Saved data entries
..........

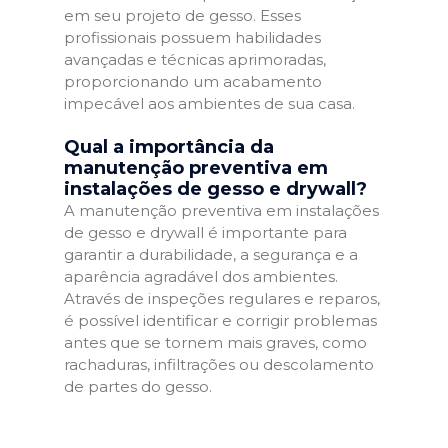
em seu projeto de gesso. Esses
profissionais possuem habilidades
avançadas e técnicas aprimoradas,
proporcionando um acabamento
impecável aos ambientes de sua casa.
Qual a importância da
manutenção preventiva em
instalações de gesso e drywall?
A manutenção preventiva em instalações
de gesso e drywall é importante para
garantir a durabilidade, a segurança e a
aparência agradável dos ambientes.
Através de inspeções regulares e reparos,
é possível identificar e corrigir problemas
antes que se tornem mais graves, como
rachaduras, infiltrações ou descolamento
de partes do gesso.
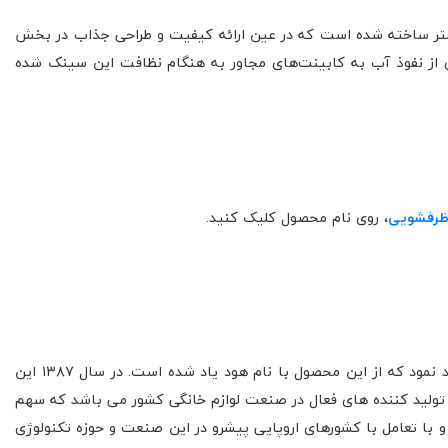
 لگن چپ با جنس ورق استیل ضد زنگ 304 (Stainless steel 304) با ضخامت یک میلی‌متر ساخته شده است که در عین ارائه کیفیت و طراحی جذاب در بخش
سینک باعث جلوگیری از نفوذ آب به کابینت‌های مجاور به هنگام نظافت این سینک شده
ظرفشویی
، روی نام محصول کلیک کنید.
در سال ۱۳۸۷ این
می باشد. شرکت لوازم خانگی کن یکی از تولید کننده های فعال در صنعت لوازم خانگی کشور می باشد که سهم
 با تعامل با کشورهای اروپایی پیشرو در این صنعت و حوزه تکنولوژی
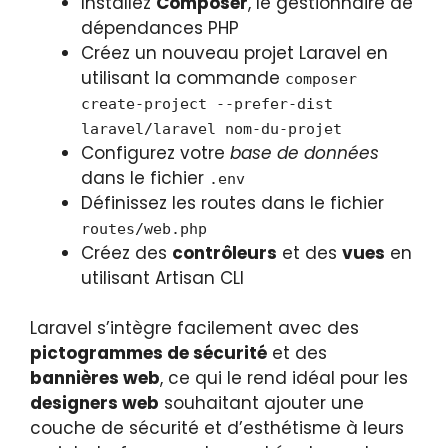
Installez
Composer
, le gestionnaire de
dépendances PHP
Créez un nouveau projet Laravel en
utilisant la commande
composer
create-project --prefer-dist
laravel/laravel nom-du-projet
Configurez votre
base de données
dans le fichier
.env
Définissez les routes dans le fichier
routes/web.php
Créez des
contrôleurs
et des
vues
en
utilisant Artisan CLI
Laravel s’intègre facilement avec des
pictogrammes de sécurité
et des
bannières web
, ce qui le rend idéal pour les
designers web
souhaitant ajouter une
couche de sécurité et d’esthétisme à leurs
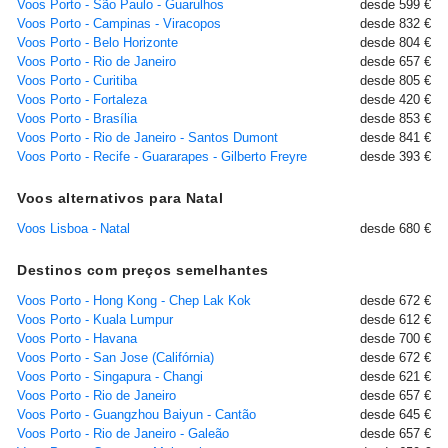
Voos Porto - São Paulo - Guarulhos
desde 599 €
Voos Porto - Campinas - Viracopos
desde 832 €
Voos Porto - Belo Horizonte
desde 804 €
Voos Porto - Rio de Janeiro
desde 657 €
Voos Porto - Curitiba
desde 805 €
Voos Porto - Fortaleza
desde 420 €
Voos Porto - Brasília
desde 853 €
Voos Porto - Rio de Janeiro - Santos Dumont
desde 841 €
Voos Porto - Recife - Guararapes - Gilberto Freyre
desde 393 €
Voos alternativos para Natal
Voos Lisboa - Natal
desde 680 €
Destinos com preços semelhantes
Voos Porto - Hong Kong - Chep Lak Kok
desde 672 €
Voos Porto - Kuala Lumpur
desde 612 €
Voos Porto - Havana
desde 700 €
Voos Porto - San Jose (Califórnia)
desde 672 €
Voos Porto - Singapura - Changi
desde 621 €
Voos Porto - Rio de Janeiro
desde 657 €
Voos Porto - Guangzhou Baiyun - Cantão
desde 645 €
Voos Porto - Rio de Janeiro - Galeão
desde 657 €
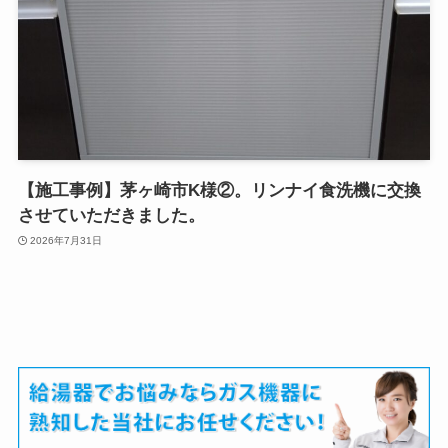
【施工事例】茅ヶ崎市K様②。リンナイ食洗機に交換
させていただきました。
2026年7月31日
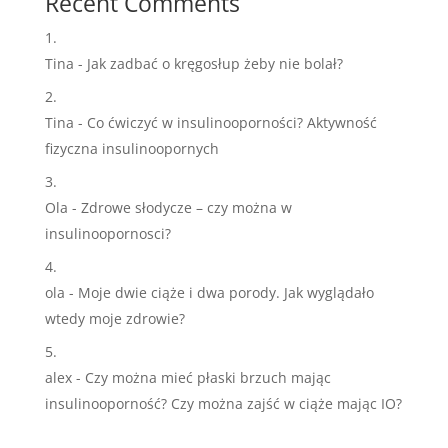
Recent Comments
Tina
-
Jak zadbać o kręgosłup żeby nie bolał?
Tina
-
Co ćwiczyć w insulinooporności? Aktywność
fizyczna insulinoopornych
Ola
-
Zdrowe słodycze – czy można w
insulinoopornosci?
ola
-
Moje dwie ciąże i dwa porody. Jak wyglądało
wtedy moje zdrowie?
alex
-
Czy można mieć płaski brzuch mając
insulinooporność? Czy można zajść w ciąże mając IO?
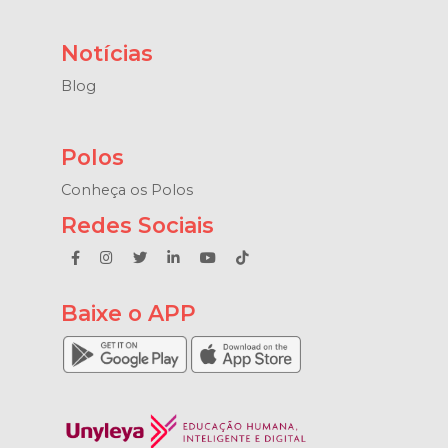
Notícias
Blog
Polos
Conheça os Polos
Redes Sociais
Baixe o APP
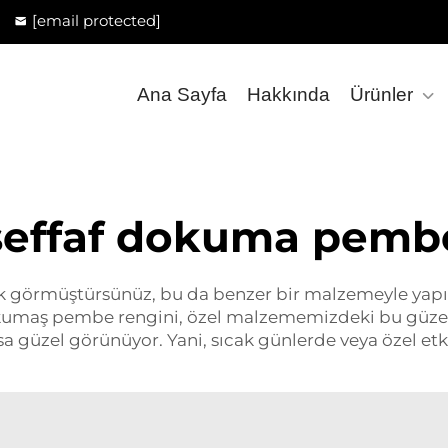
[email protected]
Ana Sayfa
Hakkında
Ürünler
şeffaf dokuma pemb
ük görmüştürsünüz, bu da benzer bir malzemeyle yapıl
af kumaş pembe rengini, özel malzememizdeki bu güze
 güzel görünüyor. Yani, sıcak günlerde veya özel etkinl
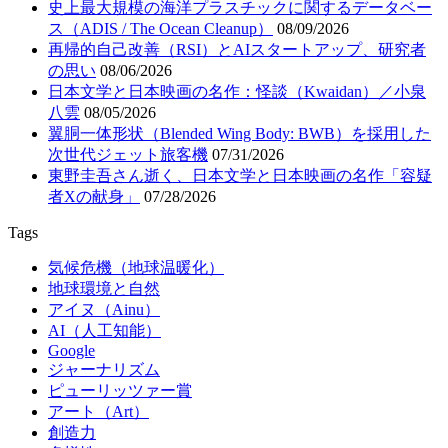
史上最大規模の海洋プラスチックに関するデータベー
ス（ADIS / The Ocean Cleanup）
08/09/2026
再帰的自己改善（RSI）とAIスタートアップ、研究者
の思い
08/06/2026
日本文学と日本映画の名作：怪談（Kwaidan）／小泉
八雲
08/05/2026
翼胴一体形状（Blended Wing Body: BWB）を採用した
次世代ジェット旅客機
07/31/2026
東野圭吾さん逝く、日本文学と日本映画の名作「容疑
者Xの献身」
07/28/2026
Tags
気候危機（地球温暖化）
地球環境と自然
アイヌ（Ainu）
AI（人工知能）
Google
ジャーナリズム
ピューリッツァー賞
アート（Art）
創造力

..........

Problem:
Nothing but the lines from the first line of the records above to the line with "antes que se tornem mais graves, como", inclusive, should be transcribed exactly, and the pictures must be left out.

Written answer:
em seu projeto de gesso. Esses
profissionais possuem habilidades
avançadas e técnicas aprimoradas,
proporcionando um acabamento
impecável aos ambientes de sua casa.
Qual a importância da
manutenção preventiva em
instalações de gesso e drywall?
A manutenção preventiva em instalações
de gesso e drywall é importante para
garantir a durabilidade, a segurança e a
aparência agradável dos ambientes.
Através de inspeções regulares e reparos,
é possível identificar e corrigir problemas
antes que se tornem mais graves, como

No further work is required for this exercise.